We define a helper functions aggregate_by_metadata to compute the average expression for a given catergory and later plot_umap to plot cells in a UMAP colorized by metadata or expression values similar to what was used in part 1.
def aggregate_by_metadata(df, gnames, value, sort = False):
grouped = df.groupby(value)[gnames].mean()
if sort:
grouped = grouped.sort_values(by=gnames[0], ascending=False)
return grouped
Expression of selected genes in the whole brain#
The helper function below creates a heatmap showing the relation between various parameters in the combined cell metadata and the genes we loaded.
def plot_heatmap(df, fig_width=8, fig_height=4, cmap=plt.cm.magma_r) :
arr = df.to_numpy()
fig, ax = plt.subplots()
fig.set_size_inches(fig_width, fig_height)
im = ax.imshow(arr, cmap=cmap, aspect='auto', vmin=0, vmax=6)
xlabs = df.columns.values
ylabs = df.index.values
ax.set_xticks(range(len(xlabs)))
ax.set_xticklabels(xlabs)
ax.set_yticks(range(len(ylabs)))
res = ax.set_yticklabels(ylabs)
return im
Below, we plot the expression of the genes selected in seven genes. We show the genes vs neurotransmitter type/idendity.
agg = aggregate_by_metadata(cell_extended_with_genes, example_cells_with_genes.columns, 'neurotransmitter')
res = plot_heatmap(agg, 8, 8)
plt.show()
Below is by dissection region of interest shows that each of these genes are associated with distinct regions.
agg = aggregate_by_metadata(cell_extended_with_genes, example_cells_with_genes.columns, 'anatomical_division_label')
res = plot_heatmap(agg, 8, 8)
plt.show()
And finally by supercluster from the taxonomy.
agg = aggregate_by_metadata(cell_extended_with_genes, example_cells_with_genes.columns, 'supercluster')
res = plot_heatmap(agg, 8, 12)
plt.show()
We can also visualize the relationship these genes and their location in the UMAP. Note again as in part one that Neurons and Non-neurons should be plotted seperately.
def plot_umap(xx, yy, cc=None, val=None, fig_width=8, fig_height=8, cmap=None):
fig, ax = plt.subplots()
fig.set_size_inches(fig_width, fig_height)
if cmap is not None :
plt.scatter(xx, yy, s=0.5, c=val, marker='.', cmap=cmap)
elif cc is not None :
plt.scatter(xx, yy, s=0.5, color=cc, marker='.')
ax.axis('equal')
# ax.set_xlim(-18, 27)
# ax.set_ylim(-18, 27)
ax.set_xticks([])
ax.set_yticks([])
return fig, ax
neurons_subsampled = cell_extended_with_genes[cell_extended_with_genes['feature_matrix_label'] == 'WHB-10Xv3-Neurons'][::10]
non_neurons_subsampled = cell_extended_with_genes[cell_extended_with_genes['feature_matrix_label'] == 'WHB-10Xv3-Nonneurons'][::10]
fig, ax = plot_umap(neurons_subsampled['x'], neurons_subsampled['y'], val=neurons_subsampled['SLC17A6'], cmap=plt.cm.magma_r)
res = ax.set_title("Neuron: Gene SLC17A6")
plt.show()
fig, ax = plot_umap(non_neurons_subsampled['x'], non_neurons_subsampled['y'], val=non_neurons_subsampled['SLC17A6'], cmap=plt.cm.magma_r)

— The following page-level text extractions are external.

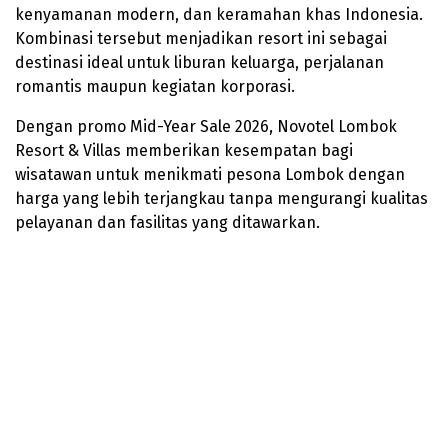
kenyamanan modern, dan keramahan khas Indonesia.
Kombinasi tersebut menjadikan resort ini sebagai
destinasi ideal untuk liburan keluarga, perjalanan
romantis maupun kegiatan korporasi.
Dengan promo Mid-Year Sale 2026, Novotel Lombok
Resort & Villas memberikan kesempatan bagi
wisatawan untuk menikmati pesona Lombok dengan
harga yang lebih terjangkau tanpa mengurangi kualitas
pelayanan dan fasilitas yang ditawarkan.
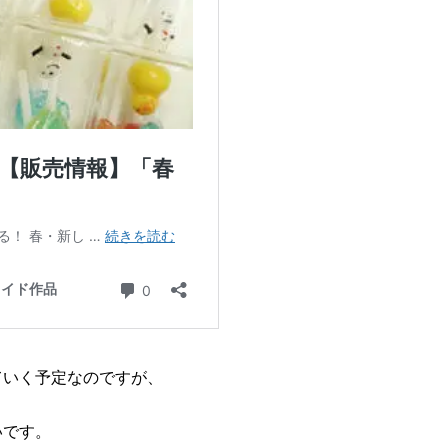
ていく予定なのですが、
いです。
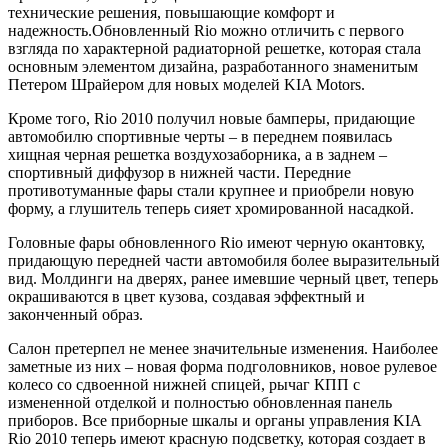
технические решения, повышающие комфорт и
надежность.Обновленный Rio можно отличить с первого
взгляда по характерной радиаторной решетке, которая стала
основным элементом дизайна, разработанного знаменитым
Петером Шрайером для новых моделей KIA Motors.
Кроме того, Rio 2010 получил новые бамперы, придающие
автомобилю спортивные черты – в переднем появилась
хищная черная решетка воздухозаборника, а в заднем –
спортивный диффузор в нижней части. Передние
противотуманные фары стали крупнее и приобрели новую
форму, а глушитель теперь сияет хромированной насадкой.
Головные фары обновленного Rio имеют черную окантовку,
придающую передней части автомобиля более выразительный
вид. Молдинги на дверях, ранее имевшие черный цвет, теперь
окрашиваются в цвет кузова, создавая эффектный и
законченный образ.
Салон претерпел не менее значительные изменения. Наиболее
заметные из них – новая форма подголовников, новое рулевое
колесо со сдвоенной нижней спицей, рычаг КПП с
измененной отделкой и полностью обновленная панель
приборов. Все приборные шкалы и органы управления KIA
Rio 2010 теперь имеют красную подсветку, которая создает в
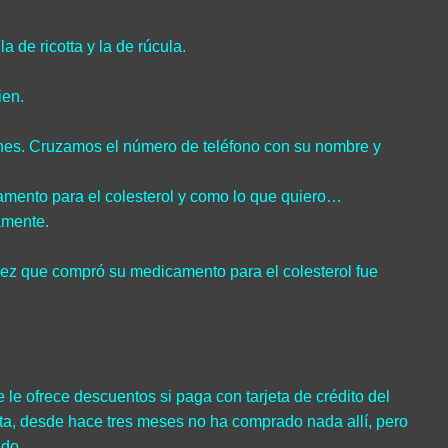
 de ricotta y la de rúcula.
ien.
nes. Cruzamos el número de teléfono con su nombre y
mento para el colesterol y como lo que quiero…
amente.
vez que compró su medicamento para el colesterol fue
e ofrece descuentos si paga con tarjeta de crédito del
ta, desde hace tres meses no ha comprado nada allí, pero
ado.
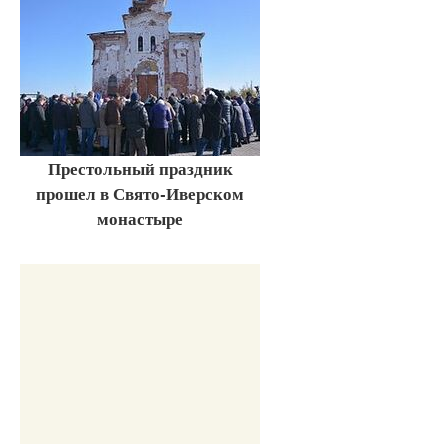
Престольный праздник
прошел в Свято-Иверском
монастыре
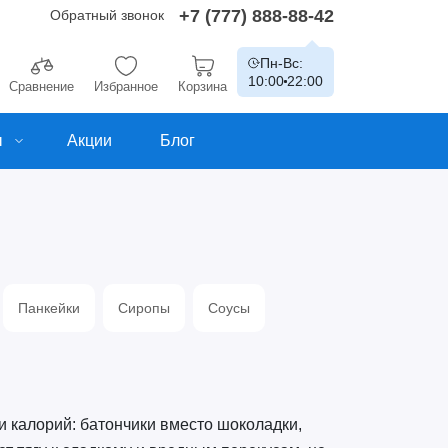
+7 (777) 888-88-42
Обратный звонок
Пн-Вс:
10:00
22:00
Сравнение
Избранное
Корзина
ы
Акции
Блог
Панкейки
Сиропы
Соусы
и калорий: батончики вместо шоколадки,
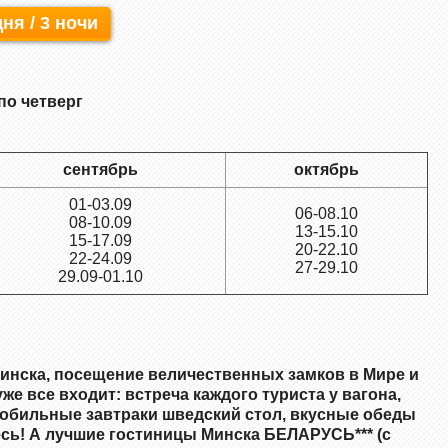
дня / 3 ночи
по четверг
сентябрь
октябрь
01-03.09
06-08.10
08-10.09
13-15.10
15-17.09
20-22.10
22-24.09
27-29.10
29.09-01.10
Минска, посещение величественных замков в Мире и
же все входит: встреча каждого туриста у вагона,
, обильные завтраки шведский стол,
вкусные
обеды
есь! А лучшие гостиницы Минска БЕЛАРУСЬ*** (с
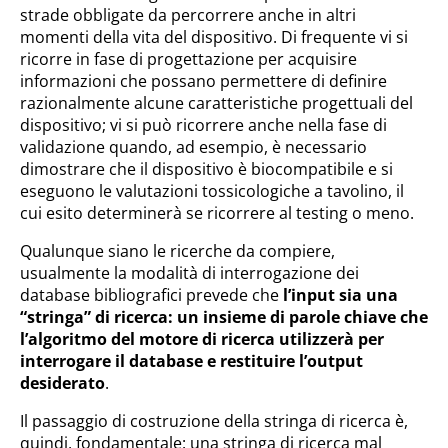
strade obbligate da percorrere anche in altri
momenti della vita del dispositivo. Di frequente vi si
ricorre in fase di progettazione per acquisire
informazioni che possano permettere di definire
razionalmente alcune caratteristiche progettuali del
dispositivo; vi si può ricorrere anche nella fase di
validazione quando, ad esempio, è necessario
dimostrare che il dispositivo è biocompatibile e si
eseguono le valutazioni tossicologiche a tavolino, il
cui esito determinerà se ricorrere al testing o meno.
Qualunque siano le ricerche da compiere,
usualmente la modalità di interrogazione dei
database bibliografici prevede che
l’input sia una
“stringa” di ricerca: un insieme di parole chiave che
l’algoritmo del motore di ricerca utilizzerà per
interrogare il database e restituire l’output
desiderato
.
Il passaggio di costruzione della stringa di ricerca è,
quindi, fondamentale: una stringa di ricerca mal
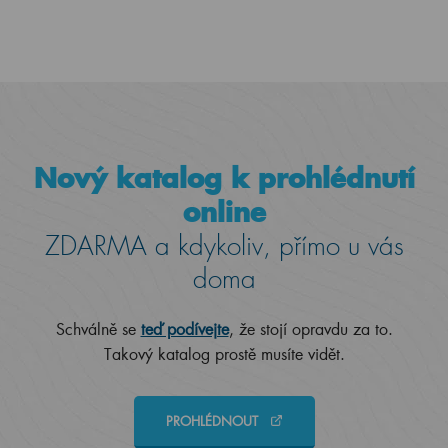
Nový katalog k prohlédnutí
online
ZDARMA a kdykoliv, přímo u vás
doma
Schválně se
teď podívejte
, že stojí opravdu za to.
Takový katalog prostě musíte vidět.
PROHLÉDNOUT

res = ax.set_title("Non-Neuron: Gene SLC17A6")
plt.show()
fig, ax = plot_umap(neurons_subsampled['x'], neurons_subsampled['y'], val=neurons_subsampled['SLC32A1'], cmap=plt.cm.magma_r)
res = ax.set_title("Neuron: Gene SLC32A1")
plt.show()
fig, ax = plot_umap(non_neurons_subsampled['x'], non_neurons_subsampled['y'], val=non_neurons_subsampled['SLC32A1'], cmap=plt.cm.magma_r)
res = ax.set_title("Non-Neuron: Gene SLC32A1")
plt.show()
fig, ax = plot_umap(neurons_subsampled['x'], neurons_subsampled['y'], val=neurons_subsampled['PLP1'], cmap=plt.cm.magma_r)
res = ax.set_title("Neuron: Gene PLP1")
plt.show()
fig, ax = plot_umap(non_neurons_subsampled['x'], non_neurons_subsampled['y'], val=non_neurons_subsampled['PLP1'], cmap=plt.cm.magma_r)
res = ax.set_title("Non-Neuron: Gene PLP1")
plt.show()
fig, ax = plot_umap(neurons_subsampled['x'], neurons_subsampled['y'], val=neurons_subsampled['AQP4'], cmap=plt.cm.magma_r)
res = ax.set_title("Neuron: Gene AQP4")
plt.show()
fig, ax = plot_umap(non_neurons_subsampled['x'], non_neurons_subsampled['y'], val=non_neurons_subsampled['AQP4'], cmap=plt.cm.magma_r)
res = ax.set_title("Non-Neuron: Gene AQP4")
plt.show()
(Plots for SLC17A7, PTPRC, and TTR could be generated the same way, but aren’t shown.)